At great risk to himself - unescorted and unapproved journalists in Chechnya were forbidden and kidnapping is a common local occupation - Meier toured Chechnya. Meier wrote of the zachistka, Russian for a "little cleanup" or a mopping up operation, a routine of the operations during Putin's War, which generally meant a house-to-house search for members of the Chechen opposition, though some have compared them to Stalin's purges, the chiski. Sometimes these operations resulted in civilian deaths, such as occurred in the village of Aldy on February 5, 2000, recognized (eventually) by even the Russian government as a war crime, when civilians were slaughtered and people were summarily executed.

The author saw some of Siberia, flying to the city of Krasnoyarsk and boarding a steamer, sailing 1300 miles up the Yenisei, Russia's second largest river, to the mining town of Norilsk, north of the Arctic Circle. Built of the Gulag he writes, it was the stereotypical Soviet industrial city built over the bones of prisoners used as slave labor, a city ordered by Stalin to exist in one of the world's harshest climates, founded to exploit a vast mineral wealth. Though still producing most of Russia's nickel, platinum, copper, and palladium, the need for workers had decreased in the city. Sadly though many of those who live there - descendents of the original zeks or prisoners (if not former zeks themselves) - have become institutionalized, having no where else in Russia to go to.

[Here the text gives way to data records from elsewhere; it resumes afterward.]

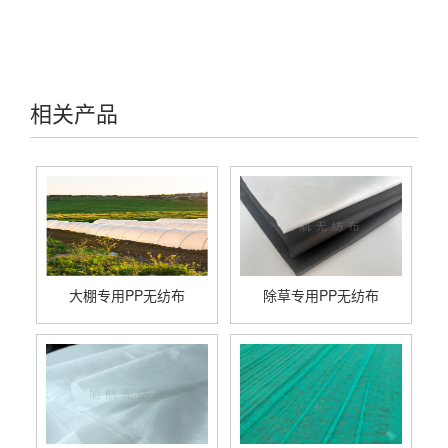
相关产品
大棚专用PP无纺布
除草专用PP无纺布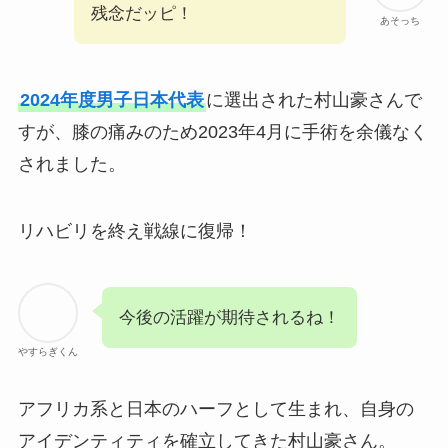
残念だッピ！
あそっち
2024年度男子日本代表
に選出された村山豪さんで
すが、膝の痛みのため2023年4月に手術を余儀なく
されました。
リハビリを終え戦線に復帰！
今後の活躍が期待されるね！
やすらぎくん
アフリカ系と日本のハーフとして生まれ、自身の
アイデンティティを確立してきた村山豪さん。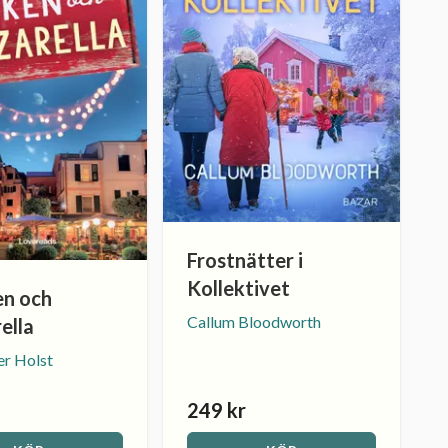
Frostnätter i
Kollektivet
n och
Callum Bloodworth
ella
er Holst
249 kr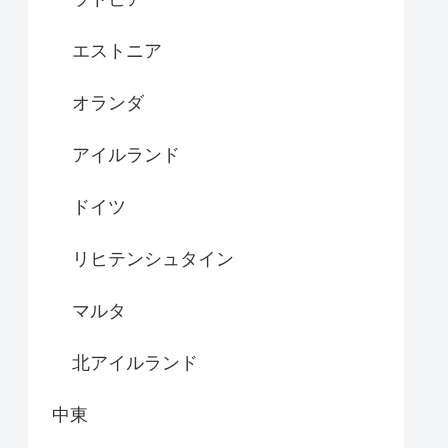
エストニア
オランダ
アイルランド
ドイツ
リヒテンシュタイン
マルタ
北アイルランド
中東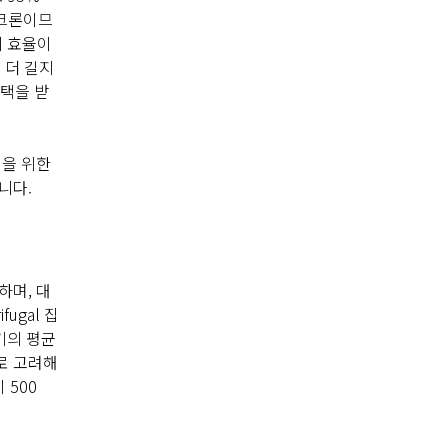
미크론이므
의 효율이
 더 길지
선택을 받
영을 위한
니다.
하며, 대
ugal 집
기의 평균
수로 고려해
 500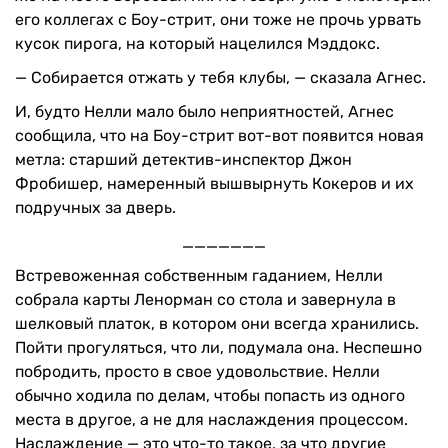
его коллегах с Боу-стрит, они тоже не прочь урвать
кусок пирога, на который нацелился Мэддокс.
— Собирается отжать у тебя клубы, — сказала Агнес.
И, будто Нелли мало было неприятностей, Агнес
сообщила, что на Боу-стрит вот-вот появится новая
метла: старший детектив-инспектор Джон
Фробишер, намеренный вышвырнуть Кокеров и их
подручных за дверь.
_______
Встревоженная собственным гаданием, Нелли
собрала карты Ленорман со стола и завернула в
шелковый платок, в котором они всегда хранились.
Пойти прогуляться, что ли, подумала она. Неспешно
побродить, просто в свое удовольствие. Нелли
обычно ходила по делам, чтобы попасть из одного
места в другое, а не для наслаждения процессом.
Наслаждение — это что-то такое, за что другие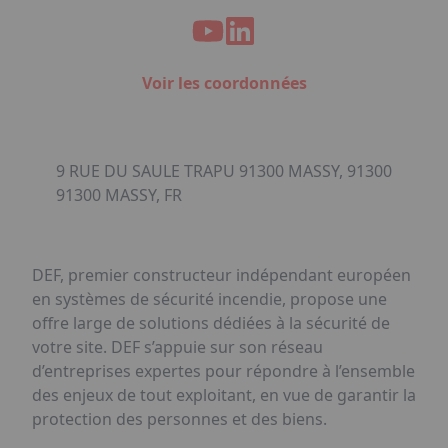
Voir les coordonnées
9 RUE DU SAULE TRAPU 91300 MASSY, 91300
91300 MASSY, FR
DEF, premier constructeur indépendant européen
en systèmes de sécurité incendie, propose une
offre large de solutions dédiées à la sécurité de
votre site. DEF s’appuie sur son réseau
d’entreprises expertes pour répondre à l’ensemble
des enjeux de tout exploitant, en vue de garantir la
protection des personnes et des biens.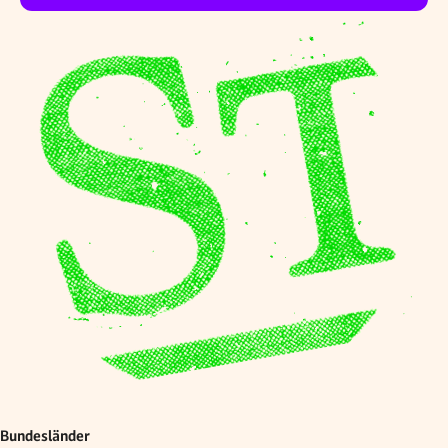
Bundesländer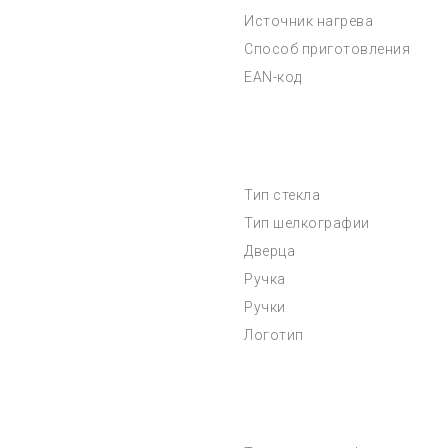
Источник нагрева
Способ приготовления
EAN-код
Тип стекла
Тип шелкографии
Дверца
Ручка
Ручки
Логотип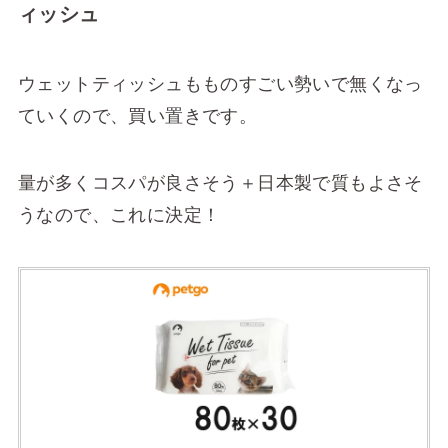
ィッシュ
ウェットティッシュもものすごい勢いで無くなっ
ていくので、買い置きです。
量が多くコスパが良さそう＋日本製で質もよさそ
うなので、これに決定！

Meier also visited Vladivostok and the surrounding region and the island of Sakhalin, the subject of much of Chekhov's writings, which well before the Soviets and Stalin was a distant destination for prisoners, as well as. A rugged region often quite isolated from Moscow, long a haven from Tsarist rule and a last holdout for White partisans during the Civil War, here the locals have long been used to self-reliance. Although the region - particularly Sakhalin - is rich in timber, fur, salmon, and offshore petroleum, development (at least to the benefit of the locals) has been stymied by what some refer to as the three Russian diseases; greed, corruption, and bureaucracy. Attempts at foreign investment in the area have been complicated if not thwarted by organized crime and corrupt politicians.

This 450 page book is too massive to adequately summarize here; excellent coverage of Russia since the Fall, with copious end notes and an exhaustive bibliography.